John Galliano

PARIS, October 11, 2003
By Sarah Mower
Victorian dolls and Brooke Shields in Pretty Baby: Those were the not-so-innocent fancies that caused John Galliano to get into cream puffs and frills for summer. His first model teetered out in a bustled-up romper confection with overblown transparent sleeves, white stockings and suspenders, and a two-foot pompadour. Her girlie cohorts followed, gussied up in itsy eyelet tutus, marabou-trimmed rosebud-print corsetry, fluttery panties, white knee socks, and all manner of coquettish bows, rosettes, and ribbons.

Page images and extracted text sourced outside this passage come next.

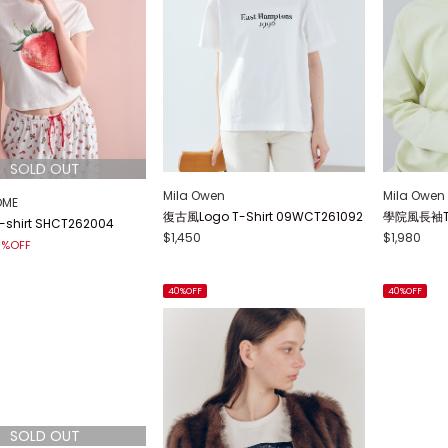
Mila Owen
Mila Owen
OME
復古風Logo T-Shirt 09WCT261092
學院風長袖T-S
hirt SHCT262004
$1,450
$1,980
0%OFF
40%OFF
40%OFF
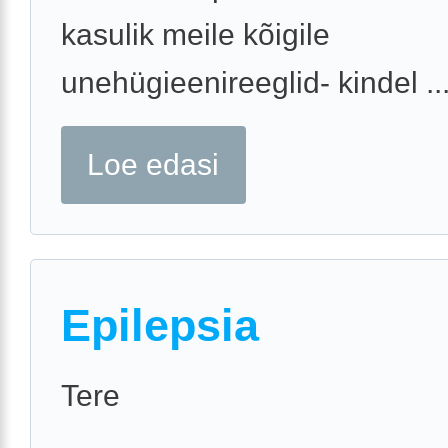
kasulik meile kõigile
unehügieenireeglid- kindel ..
Loe edasi
Epilepsia
Tere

After the puff sleeves and baby dolls, Galliano sent out some of his more familiar nineteenth-century bordello denizens in fuchsia corsetry and long Moulin Rouge cutaway flounces. Backstage, the designer insisted that his bubbly summer follies are there simply to explore a new proportion. "It's something I had to do to get to the next phase," he explained, "like the cardboard cutout show I did a few seasons ago." Meanwhile, Galliano analysts know to search for those tantalizing signs of the delicacies he reserves for commercial release—like a fragile white lace blouse, or a lilac camisole suspended loosely from bow-trimmed ribbons. And as for the teensy colored purses, swinging from grosgrain straps? Immediately, deliciously consumable.